Christina Smylitopoulos

Description
Dr. Christina Smylitopoulos is Associate Professor at the University of Guelph’s School of Fine Art and Music and has published work in the areas of eighteenth-century art and visual culture and the pedagogical capacities of art collections. Recent publications include Artful Encounters: Sites of Visual Inquiry (2021); Spaces of Wonder, Wonder of Space: Encountering the 18Th Century in Image, Object, and Text—a winner of the Leab Exhibition Catalogue Award—and she has written essays for, among others, The Mocking Image: Visual Satire from the 18th Century to Today; RACAR; and The British Art Journal. She was a Postdoctoral Research Associate at the Yale Centre for British Art and selected grants/fellowships/research associateships awarded include SSHRC (IG; IDG; Connection); the Ontario Ministry of Science, Research, and Innovation; Lewis Walpole Library; Huntington Library; Swann Foundation for Caricature and Cartoon (Library of Congress); and the Houghton Library (Harvard).

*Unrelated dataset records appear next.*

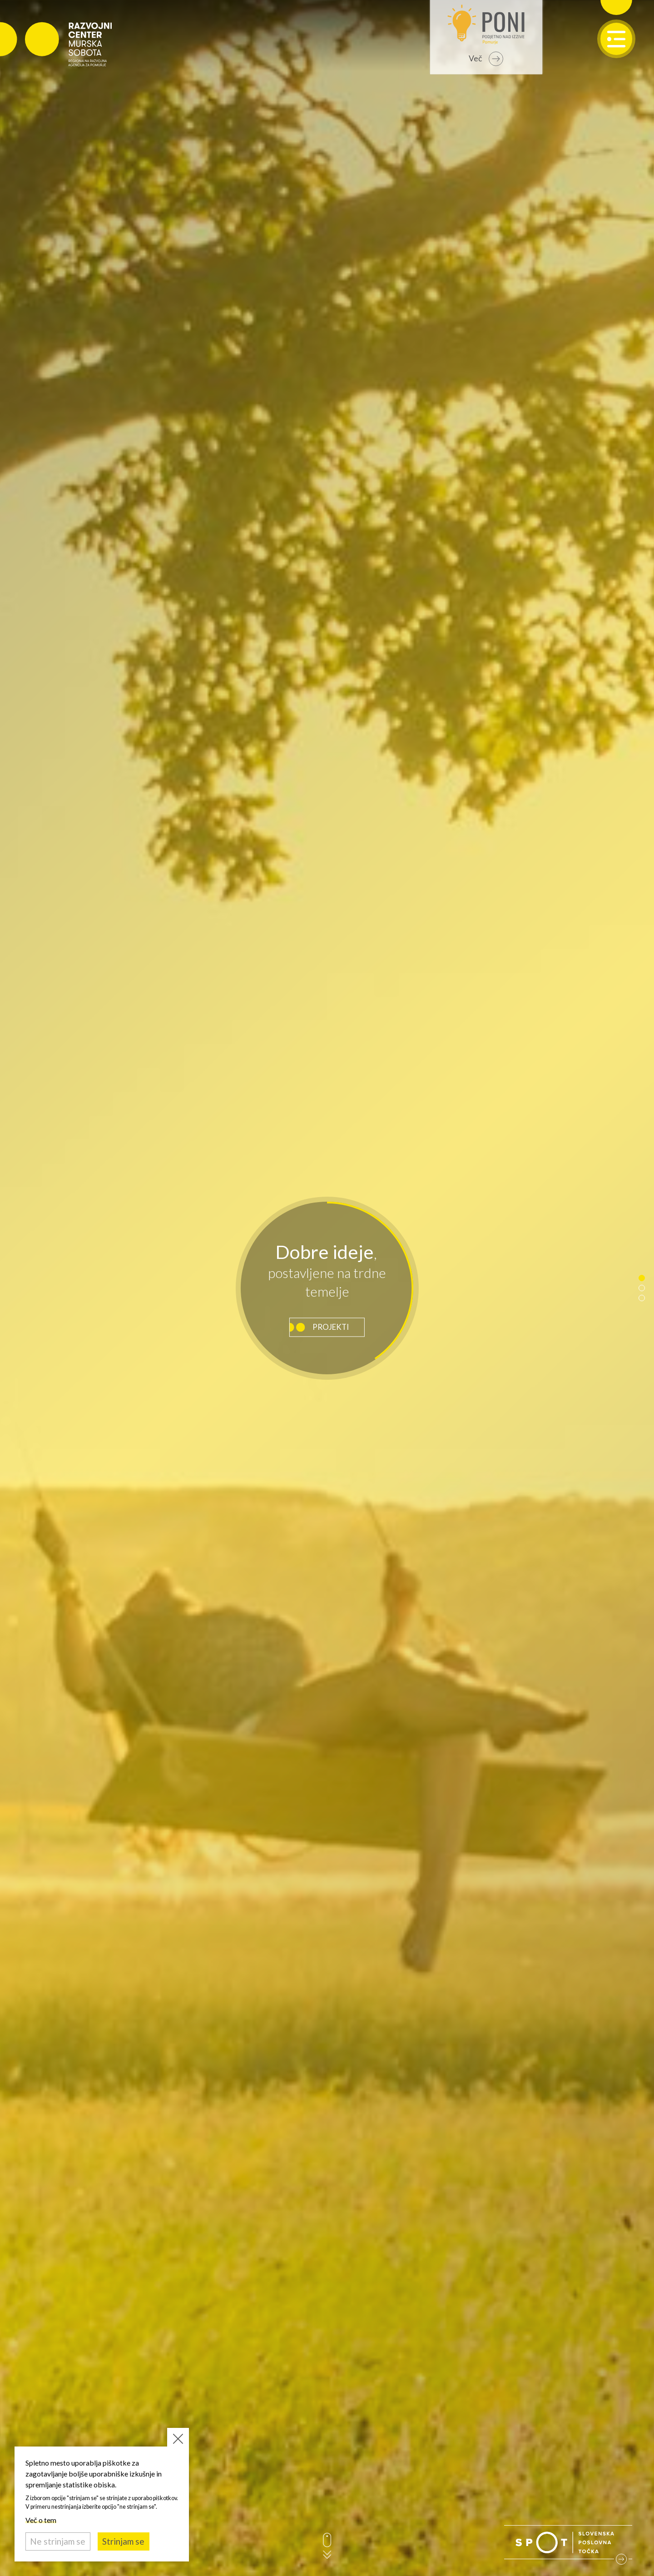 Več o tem (40, 2520)
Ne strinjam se (57, 2541)
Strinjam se (123, 2541) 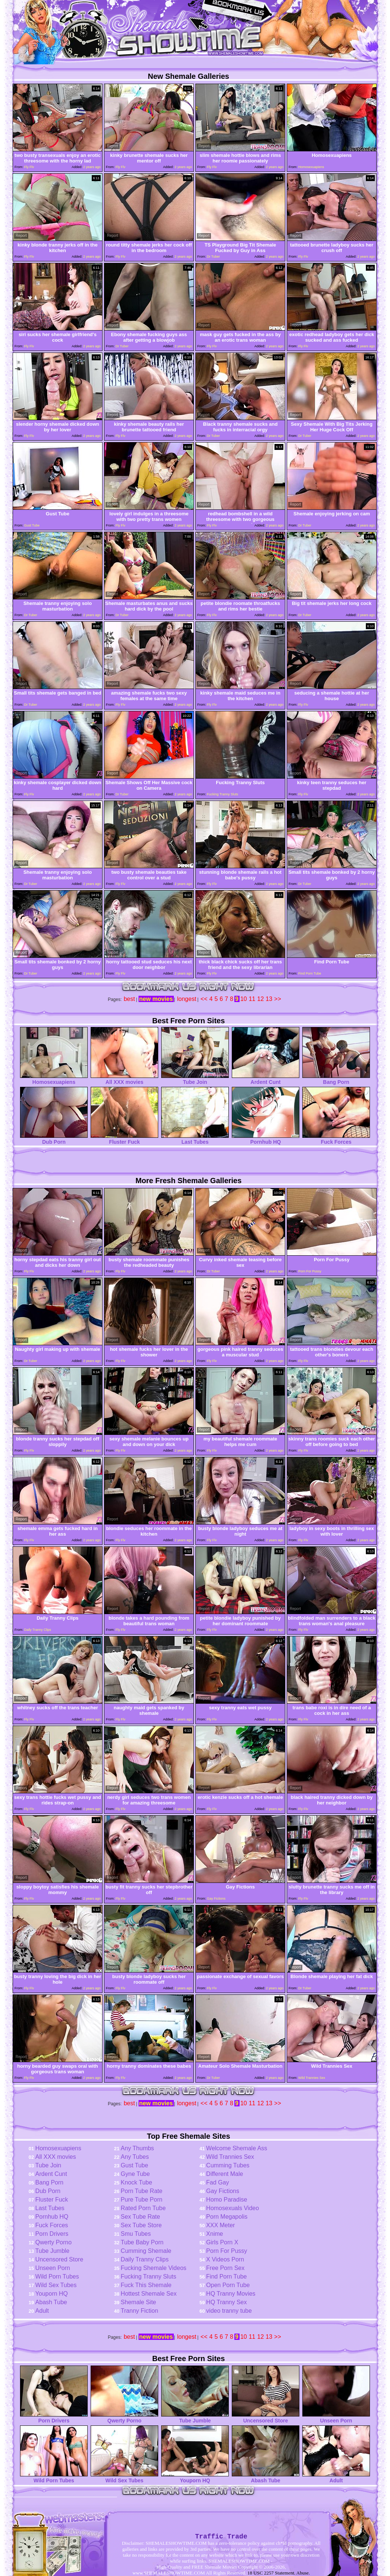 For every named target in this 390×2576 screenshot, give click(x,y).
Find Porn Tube (226, 2276)
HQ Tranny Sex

Dr Smylitopoulos was a recipient of the 2019 UGFA Distinguished Professor Award for Excellence in Teaching and a 2014 College of Arts Teaching Excellence Award. Her general teaching interests fall within the latter half of the early modern period, roughly from the mid-seventeenth century to the end of what is commonly referred to as the ‘long eighteenth century’ (the 1830s). This period spans the European Age of Exploration, the Enlightenment, as well as the Revolutionary and the Napoleonic periods. In her courses, students will explore the High Renaissance, the Baroque, the Rococo, Neoclassicism, and Romanticism along with approaches to artistic production that may complicate or defy stylistic categorizations. She also supervises graduate students in the MA in Art History and Visual Culture and a range of undergraduate and graduate experiential learning opportunities.